Lockwood & Co.: The Creeping Shadow
I am sad to admit that Lockwood and Co: The Creeping Shadow was my first foray into Stroud’s Lockwood books. I absolutely adore his Bartimaeus series. Stroud has a true gift for weaving tales of gritty magic and stringent societies, complete with strong females and witty (if enslaved) sidekicks.
Lucy Carlyle is a freelancer agent in a world where only children have the psychic sight to see spirits. Lucy, and child agents like her, respond to calls of hauntings armed with the tools to fight against them. They must find and dispose of the hauntings’ Sources, and a whole industry has sprung up to support agents in dealing with the ever-growing threat of ghostly invasion. There are the agencies, run by adult supervisors, a vast furnace complex to burn the Sources, and entities such as the Orpheus Society that are working on new weapons and tools to stay the tide.

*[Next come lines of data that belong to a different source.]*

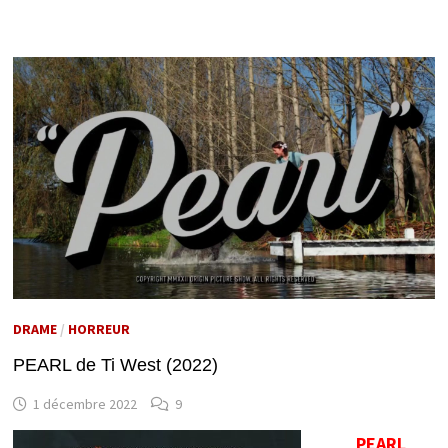
DRAME
/
HORREUR
PEARL de Ti West (2022)
1 décembre 2022
9
PEARL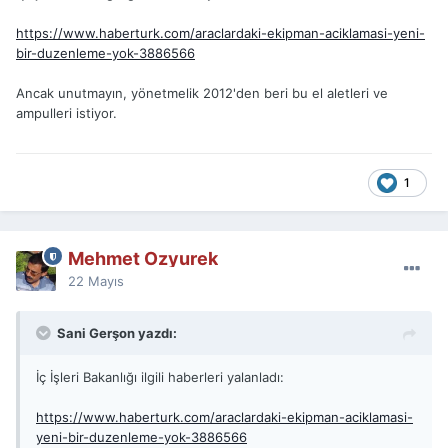
https://www.haberturk.com/araclardaki-ekipman-aciklamasi-yeni-
bir-duzenleme-yok-3886566
Ancak unutmayın, yönetmelik 2012'den beri bu el aletleri ve
ampulleri istiyor.
1
Mehmet Ozyurek
22 Mayıs
Sani Gerşon yazdı:
İç İşleri Bakanlığı ilgili haberleri yalanladı:
https://www.haberturk.com/araclardaki-ekipman-aciklamasi-
yeni-bir-duzenleme-yok-3886566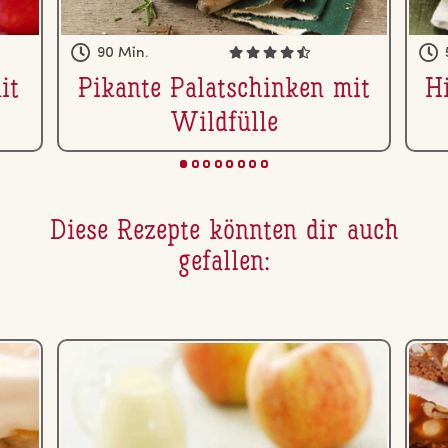
90 Min.
it
Pikante Pa­la­tschin­ken mit
Hi
Wildfülle
Diese Rezepte könnten dir auch
gefallen: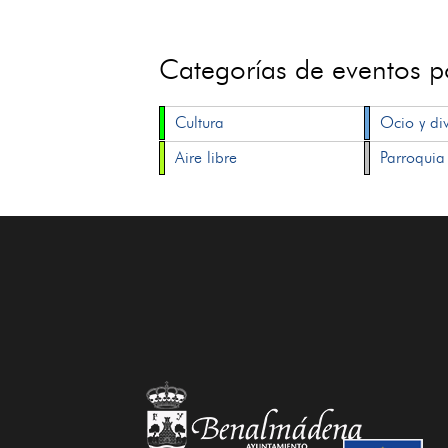
Categorías de eventos 
Cultura
Ocio y di
Aire libre
Parroquia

When Lucy teams up with Lockwood and Co, her old agency and the only one fully run by youths, to tackle the haunting of the Ealing Cannibal, she gets far more than she bargained for. In the aftermath of the case, Lucy’s prize ghost-jar, containing a Type Three spirit that only she can speak with, is stolen. Attempts to retrieve her erstwhile companion lead to the discovery of a black market for powerful Sources and, beyond that, a plot so sinister Lockwood and Co can scarce countenance it. By the time they are done, one agency will be in shambles, and they will have earned some fearsome enemies.
After reading this book, I went out and snagged the others in the series. I love British writers in general, and Stroud in particular. This book can certainly be read as a stand-alone, though. Enough backstory is given via dialogue and mental processing. So delicately is it woven in that you won’t even realize you’ve missed other books before it, if you didn’t know ahead of time.
The tone of this book was a little different from Stroud’s Bartimaeus series. It was a little less formal. I must admit, I do believe I like this series more than Bartimaeus, though I still love that one, too. The pacing seems quicker. There’s always some action going on. My only puzzlement is in regards to the occasional swapping of American words with British ones. If you don’t know “chips” and “fries” or “biscuits” and “cookies” refer to the same thing, this could be confusing. It does not happen often, and I only noticed it with foods.
Perfect for fans of Stroud’s Bartimaeus trilogy, Grossman’s The Magicians trilogy, Rowling’s Harry Potter series, and books such as Susanne Clarke’s Jonathan Strange and Mr Norell.